#### [Task directions]
When a line in the records contains the string "pour", copy that line.

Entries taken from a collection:
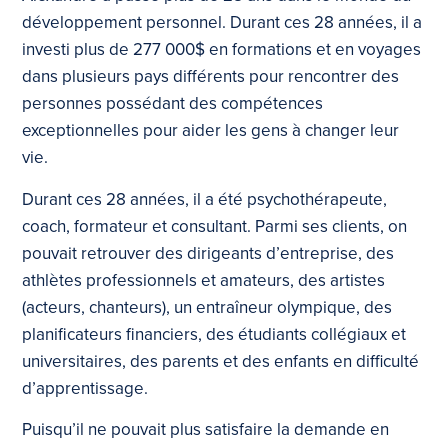
développement personnel. Durant ces 28 années, il a
investi plus de 277 000$ en formations et en voyages
dans plusieurs pays différents pour rencontrer des
personnes possédant des compétences
exceptionnelles pour aider les gens à changer leur
vie.
Durant ces 28 années, il a été psychothérapeute,
coach, formateur et consultant. Parmi ses clients, on
pouvait retrouver des dirigeants d’entreprise, des
athlètes professionnels et amateurs, des artistes
(acteurs, chanteurs), un entraîneur olympique, des
planificateurs financiers, des étudiants collégiaux et
universitaires, des parents et des enfants en difficulté
d’apprentissage.
Puisqu’il ne pouvait plus satisfaire la demande en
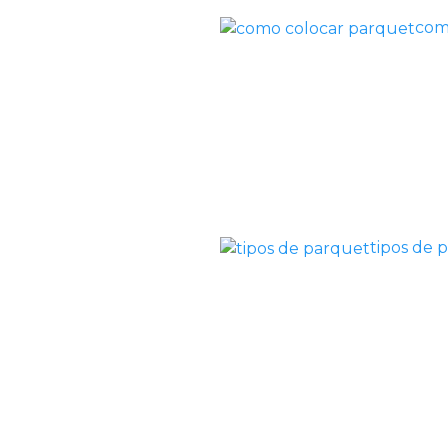
com
tipos de 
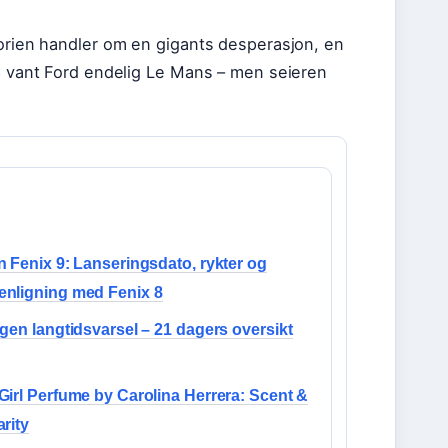
torien handler om en gigants desperasjon, en
66 vant Ford endelig Le Mans – men seieren
 Fenix 9: Lanseringsdato, rykter og
nligning med Fenix 8
gen langtidsvarsel – 21 dagers oversikt
irl Perfume by Carolina Herrera: Scent &
rity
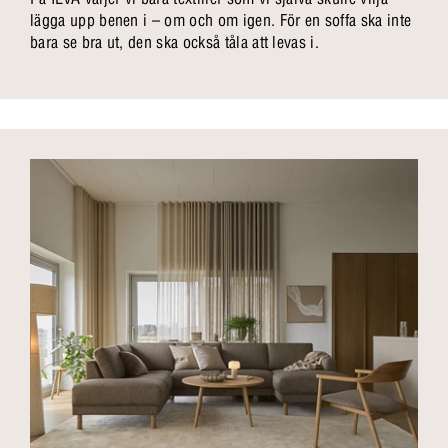
lägga upp benen i – om och om igen. För en soffa ska inte
bara se bra ut, den ska också tåla att levas i.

#### [Task output]
dans plusieurs pays différents pour rencontrer des
exceptionnelles pour aider les gens à changer leur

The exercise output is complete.